### STUDY MATERIAL
=== Section Start ===
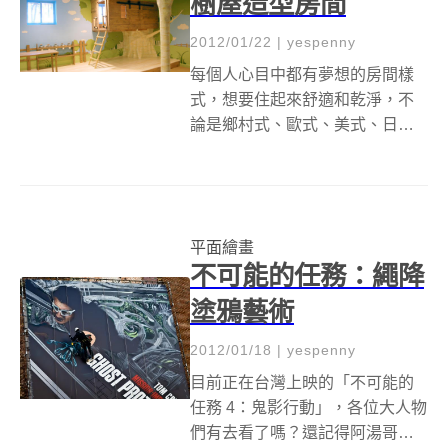
樹屋造型房間
2012/01/22
|
yespenny
每個人心目中都有夢想的房間樣
式，想要住起來舒適和乾淨，不
論是鄉村式、歐式、美式、日
式、泰式還是台式！(怎麼感覺很
像在點菜) 就是想要有一個理想中
的房間。不過我們回到最純真年
紀小的時候，還在玩紙娃娃、玩
平面繪畫
具車的時候，各位大人物們有沒
不可能的任務：繩降
有曾經幻想過...
塗鴉藝術
2012/01/18
|
yespenny
目前正在台灣上映的「不可能的
任務 4：鬼影行動」，各位大人物
們有去看了嗎？還記得阿湯哥出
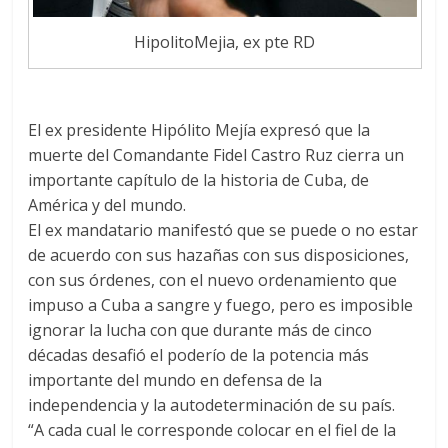
HipolitoMejia, ex pte RD
El ex presidente Hipólito Mejía expresó que la
muerte del Comandante Fidel Castro Ruz cierra un
importante capítulo de la historia de Cuba, de
América y del mundo.
El ex mandatario manifestó que se puede o no estar
de acuerdo con sus hazañas con sus disposiciones,
con sus órdenes, con el nuevo ordenamiento que
impuso a Cuba a sangre y fuego, pero es imposible
ignorar la lucha con que durante más de cinco
décadas desafió el poderío de la potencia más
importante del mundo en defensa de la
independencia y la autodeterminación de su país.
“A cada cual le corresponde colocar en el fiel de la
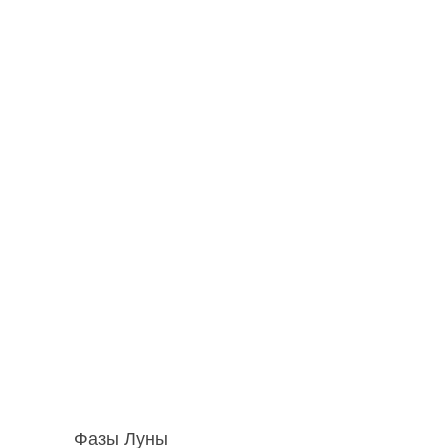
Фазы Луны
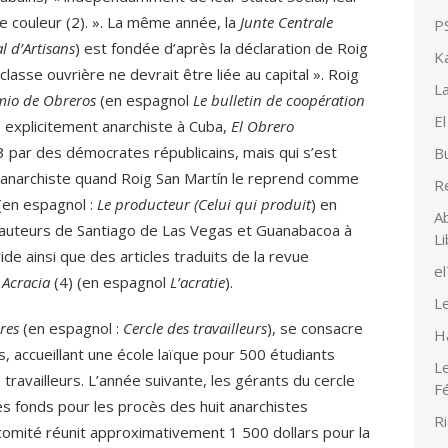
de couleur (2). ». La même année, la
Junte Centrale
PS
l d’Artisans
) est fondée d’après la déclaration de Roig
K
lasse ouvrière ne devrait être liée au capital ». Roig
La
emio de Obreros
(en espagnol
Le bulletin de coopération
El
e explicitement anarchiste à Cuba,
El Obrero
3 par des démocrates républicains, mais qui s’est
Bu
anarchiste quand Roig San Martín le reprend comme
R
(en espagnol :
Le producteur (Celui qui produit
) en
Ab
auteurs de Santiago de Las Vegas et Guanabacoa à
Li
e ainsi que des articles traduits de la revue
e
 Acracia
(4) (en espagnol
L’acratie
).
Le
res
(en espagnol :
Cercle des travailleurs
), se consacre
H
es, accueillant une école laïque pour 500 étudiants
Le
travailleurs. L’année suivante, les gérants du cercle
F
s fonds pour les procès des huit anarchistes
Ri
comité réunit approximativement 1 500 dollars pour la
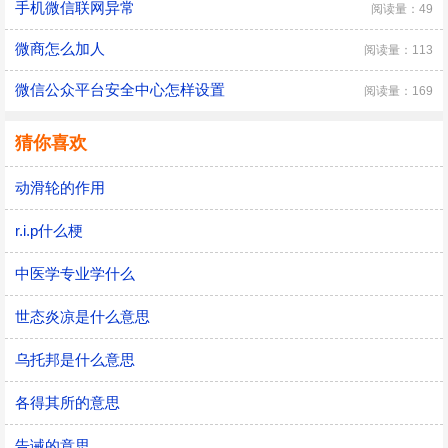
手机微信联网异常
阅读量：49
微商怎么加人
阅读量：113
微信公众平台安全中心怎样设置
阅读量：169
猜你喜欢
动滑轮的作用
r.i.p什么梗
中医学专业学什么
世态炎凉是什么意思
乌托邦是什么意思
各得其所的意思
告诫的意思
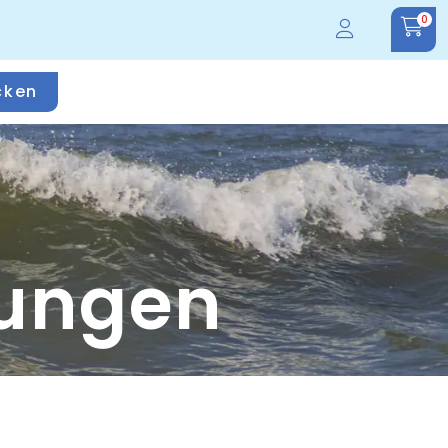
0
cken
ungen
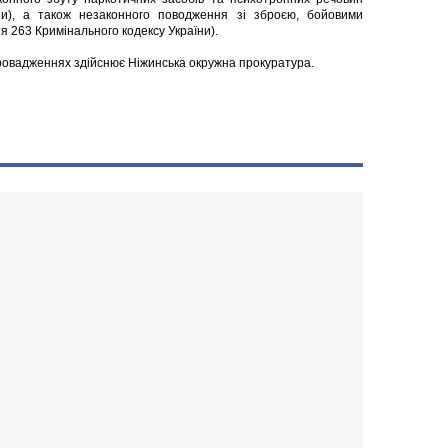
ни), а також незаконного поводження зі зброєю, бойовими
 263 Кримінального кодексу України).
ровадженнях здійснює Ніжинська окружна прокуратура.
і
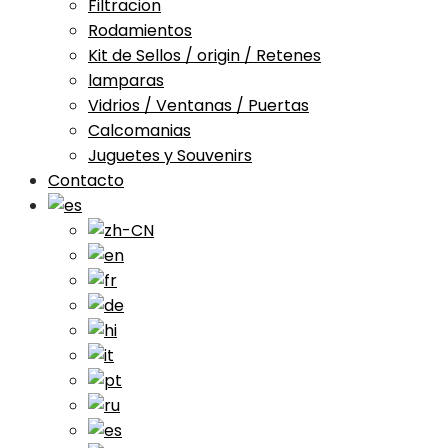
Filtracion
Rodamientos
Kit de Sellos / origin / Retenes
lamparas
Vidrios / Ventanas / Puertas
Calcomanias
Juguetes y Souvenirs
Contacto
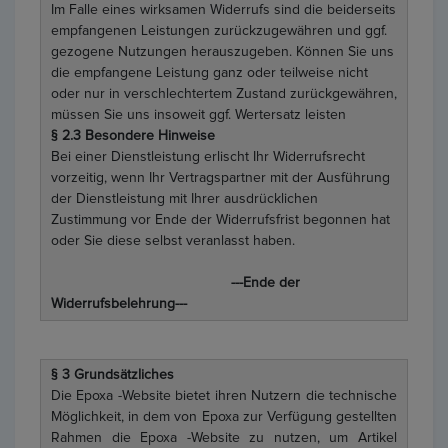
Im Falle eines wirksamen Widerrufs sind die beiderseits
empfangenen Leistungen zurückzugewähren und ggf.
gezogene Nutzungen herauszugeben. Können Sie uns
die empfangene Leistung ganz oder teilweise nicht
oder nur in verschlechtertem Zustand zurückgewähren,
müssen Sie uns insoweit ggf. Wertersatz leisten
§ 2.3 Besondere Hinweise
Bei einer Dienstleistung erlischt Ihr Widerrufsrecht
vorzeitig, wenn Ihr Vertragspartner mit der Ausführung
der Dienstleistung mit Ihrer ausdrücklichen
Zustimmung vor Ende der Widerrufsfrist begonnen hat
oder Sie diese selbst veranlasst haben.
---Ende der
Widerrufsbelehrung---
§ 3 Grundsätzliches
Die Epoxa -Website bietet ihren Nutzern die technische
Möglichkeit, in dem von Epoxa zur Verfügung gestellten
Rahmen die Epoxa -Website zu nutzen, um Artikel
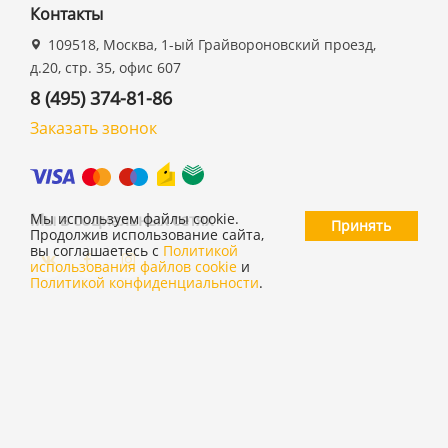
Контакты
109518, Москва, 1-ый Грайвороновский проезд,
д.20, стр. 35, офис 607
8 (495) 374-81-86
Заказать звонок
Мы в социальных сетях
Мы используем файлы cookie.
Принять
Продолжив использование сайта,
вы соглашаетесь с
Политикой
использования файлов cookie
и
Политикой конфиденциальности
.
©
ООО "19 ДЮЙМОВ"
,
2026
Политика конфиденциальности
Согласие на обработку персональных данных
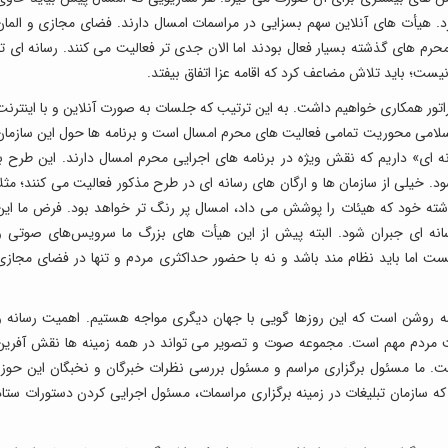
 هیأت های آنلاین سهم بسزایی در مراسمات امسال دارند. فضای مجازی و المان
 های گذشته بسیار فعال بودند اما الان جدی تر فعالیت می کنند. رسانه ای تر
ست؛ باید تلاش مضاعف کرد که اقامه عزا اتفاق بیفتد.
راتور همکاری خواهیم داشت. به این ترتیب که جلسات به صورت آنلاین و با اینترنت
ت اسلامی محوریت تمامی فعالیت های محرم امسال است و برنامه ها حول این سازمان
ه ای» داریم که نقش ویژه در برنامه های اجرایی محرم امسال دارند. این طرح با
. خیلی از سازمان ها و ارگان های رسانه ای در طرح مذکور فعالیت می کنند؛ مثلا
ذشته خود که هیئات را پوشش می داد، امسال پر رنگ تر خواهد بود. فرض ما این
نه ای جبران شود. البته پیش از این هیأت های بزرگ ما سرویس‌های صوتی و
یست اما باید نظام مند باشد و نه با حضور حداکثری مردم و تنها در فضای مجازی
ه روشن است که این روزها گویی با جهان دیگری مواجه هستیم. اهمیت رسانه و
 مردم مهم است. مجموعه صوت و تصویر می تواند در همه زمینه ها نقش آفرین
ست. ما مسئول برگزاری مراسم و مسئول بررسی نظرات خبرگان و نخبگان این حوزه
ه سازمان تبلیغات در زمینه برگزاری مراسمات، مسئول اجرایی کردن دستورات ستاد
=== Section End ===
### WHAT YOU NEED TO DO
Your answer must be an exact copy of the lines from the start of the entries through the line with "importante capítulo de", with no pictures.

### YOUR RESPONSE
樹屋造型房間
2012/01/22
|
yespenny
每個人心目中都有夢想的房間樣
式，想要住起來舒適和乾淨，不
論是鄉村式、歐式、美式、日
式、泰式還是台式！(怎麼感覺很
像在點菜) 就是想要有一個理想中
的房間。不過我們回到最純真年
紀小的時候，還在玩紙娃娃、玩
平面繪畫
具車的時候，各位大人物們有沒
不可能的任務：繩降
有曾經幻想過...
塗鴉藝術
2012/01/18
|
yespenny
目前正在台灣上映的「不可能的
任務 4：鬼影行動」，各位大人物
們有去看了嗎？還記得阿湯哥出
HipolitoMejia, ex pte RD
El ex presidente Hipólito Mejía expresó que la
muerte del Comandante Fidel Castro Ruz cierra un
importante capítulo de la historia de Cuba, de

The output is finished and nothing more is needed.